Here's one. We predicted Mississippi State 31, Kentucky 24. The actual score was Bulldogs 28, Wildcats 22. So the ALMOST perfect pick had the correct winner and was within a point of the margin of victory and within a few points of the total number of points scored by each team.

Insofar as predicting the winning team, Almost Perfect Picks has been either perfect or almost perfect every week. Last week was typical, missing one game. We had predicted Missouri to defeat South Carolina by 31-17. The actual result was South Carolina 27, Missouri 24 in two overtimes as the Tigers blew a 17-point fourth quarter lead that kept Almost Perfect Picks from being perfect picks.

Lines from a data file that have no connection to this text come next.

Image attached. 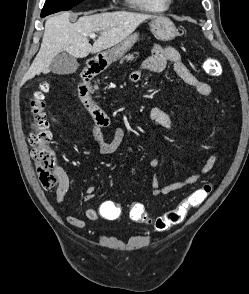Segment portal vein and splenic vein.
Masks as SVG:
<instances>
[{
    "instance_id": "18ae733b",
    "label": "portal vein and splenic vein",
    "mask_w": 249,
    "mask_h": 294,
    "mask_svg": "<svg viewBox=\"0 0 249 294\" xmlns=\"http://www.w3.org/2000/svg\"><path fill=\"white\" fill-rule=\"evenodd\" d=\"M90 37L95 38L96 37L95 33H91Z\"/></svg>"
}]
</instances>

We had no idea Gamecocks quarterback Conner Shaw was going to get out of his sick coop and perform brilliantly. The sun got in our eyes. Etc.

There is perhaps only one game that appears to be close this week. A couple of months ago Georgia vs. Florida in Jacksonville would have seemed to have major implications for SEC Eastern Division superiority and, perhaps, national championship implications. Instead, both teams have been decimated by injuries and have struggled to 4-3 records (3-2 in the SEC) and neither team is ranked. And yet, the winner of this game could reach the SEC Championship Game, though it will take some losses by Missouri.

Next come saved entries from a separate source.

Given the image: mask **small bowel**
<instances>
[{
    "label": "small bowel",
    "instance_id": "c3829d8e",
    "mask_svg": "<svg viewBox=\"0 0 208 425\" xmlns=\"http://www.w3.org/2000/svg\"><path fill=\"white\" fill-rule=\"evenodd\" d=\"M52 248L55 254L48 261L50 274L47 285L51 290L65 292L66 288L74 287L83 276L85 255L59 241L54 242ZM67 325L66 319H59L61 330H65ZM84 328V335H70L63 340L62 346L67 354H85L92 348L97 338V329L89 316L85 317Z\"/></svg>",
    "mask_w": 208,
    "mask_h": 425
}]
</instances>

Georgia Coach Mark Richt has a spotty record in critical big games and Florida Coach Will Muschamp has a bad record in the Bulldogs vs. Gators contest both as a Georgia player and Florida coach. We have a sneaky feeling the Bulldogs are going to get some help from the return of injured players. Georgia 28, Florida 3.

There are some baby seals that need clubbing this week.

Texas El Paso (1-6) at Texas A&M (6-2 overall, 3-2 SEC) – The Aggies won't be able to help themselves, even if they wanted to. Which they don't. Texas A&M 69, UTEP 10.

Alabama State (6-2) at Kentucky (1-6, 0-4) – It is with great trepidation that we view Kentucky as a favorite, but surely. Kentucky 24, Alabama State 14.

Mississippi State (4-3, 1-2) at South Carolina (6-2, 4-2) – Wouldn't you have liked to have been at a post-game beer-bust with the self-proclaimed Ball Coach after last week's win by the Gameocks? South Carolina doesn't win championships, but the Gamecocks do win a lot of games. They have to win this one to keep their SEC East hopes alive. The Bulldogs don't win much. South Carolina 35, Mississippi State 10.

Tennessee (4-4, 1-3) at Missouri (7-1, 3-1) – Tennessee, predictably (45-10 at the hands of Alabama), was slapped around pretty good last week, but that was nothing new to the rebuilding Vols after a dose of Lane Kiffin, followed by a shot of Derek Dooley. Butch Jones may get them back. On the other hand, Nick Saban's old Kent State teammate, Missouri's Gary Pinkel, may be in contention for SEC Coach of the Year, but not if he slips against the Big Orange. He won't. Missouri 31 (yes, they make a field goal), Tennessee 21.

Auburn (7-1, 3-1) at Arkansas (3-5, 0-4) – Auburn's Gus Malzahn is also a strong candidate for SEC Coach of the Year as he returns to the state where he made his reputation as a high school coach. He and Arkansas Coach Brett Bielema don't play well together, and that was exacerbated when the Razorbacks got the game film from Auburn and found the Tigers had been, shall we say, less than honest in the SEC-mandated exchange of films. (I know, I know. Auburn cheating. Shocking!) People say Auburn has been just getting by in SEC wins. But Arkansas had to come from behind in the fourth quarter to beat Samford. Auburn 49, Arkansas 0.

(And this is a story for another day, but does anyone find it strange that Gary Pinkel and Gus Malzahn would be considered the leading candidates for SEC Coach of the Year while Nick Saban is not, even though he has his team on track for a third consecutive national championship?)